The idea to establish a setting for efficient cooperation between European law enforcement authorities to tackle transnational crime is almost as old as the notion of European unity itself. Born out of concerns about international terrorism in the 1970s, the idea soon grew to cover other areas of cross-border crime within the European Community. In 1999, Europol, the European Police Office, was established mainly as an intelligence broker for coordinated police work in the European Union.
In today’s Europe of open borders, the threats to our security are not diminishing. Organised crime groups, terrorist attacks, pan-European fraud networks and international drug cartels are only a few examples in this context. New dangers are emerging in the form of cybercrime, VAT fraud and other sophisticated crimes which abuse modern technology and the freedoms offered by the EU’s open borders.
To counter these threats and protect the internal security of the European Union and the safety of its citizens, Europol and its staff of more than 900 have been vested with unprecedented powers, competences and resources.
The European Union Agency for Law Enforcement Cooperation is established with a view to support cooperation among law enforcement authorities in the EU. In that sense, Europol is often perceived as some kind of ‘European FBI’. However, Europol agents are not armed with guns, searching for criminals out on the streets.
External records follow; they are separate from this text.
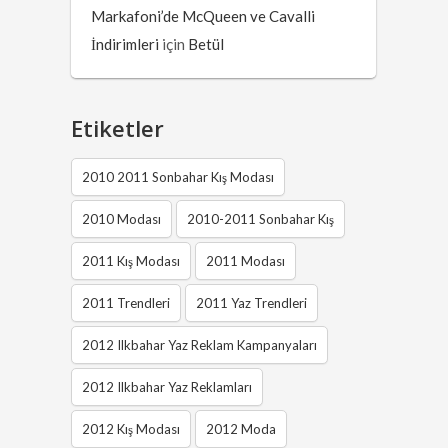
Markafoni’de McQueen ve Cavalli
İndirimleri
için
Betül
Etiketler
2010 2011 Sonbahar Kış Modası
2010 Modası
2010-2011 Sonbahar Kış
2011 Kış Modası
2011 Modası
2011 Trendleri
2011 Yaz Trendleri
2012 Ilkbahar Yaz Reklam Kampanyaları
2012 Ilkbahar Yaz Reklamları
2012 Kış Modası
2012 Moda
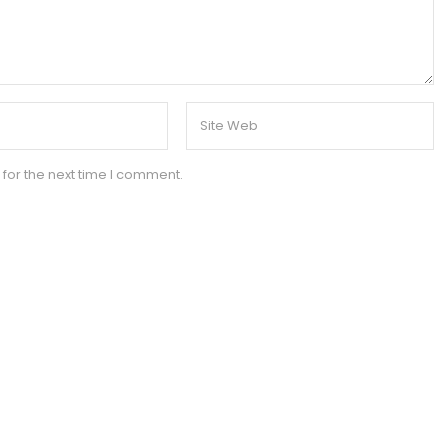
for the next time I comment.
Its officers have no direct enforcement powers. Instead, when Europol officials enter the field, they do so in a supportive function and under the lead of national authorities.
Nevertheless, Europol has powerful weapons of its own. The agency is a hub of information, a centre of criminal intelligence and the working place for top analysts and experts from all EU Member States. Like the spider’s web that is part of its logo, Europol interconnects the national law enforcement authorities of the European Union, receives and distributes information, and coordinates joint operations.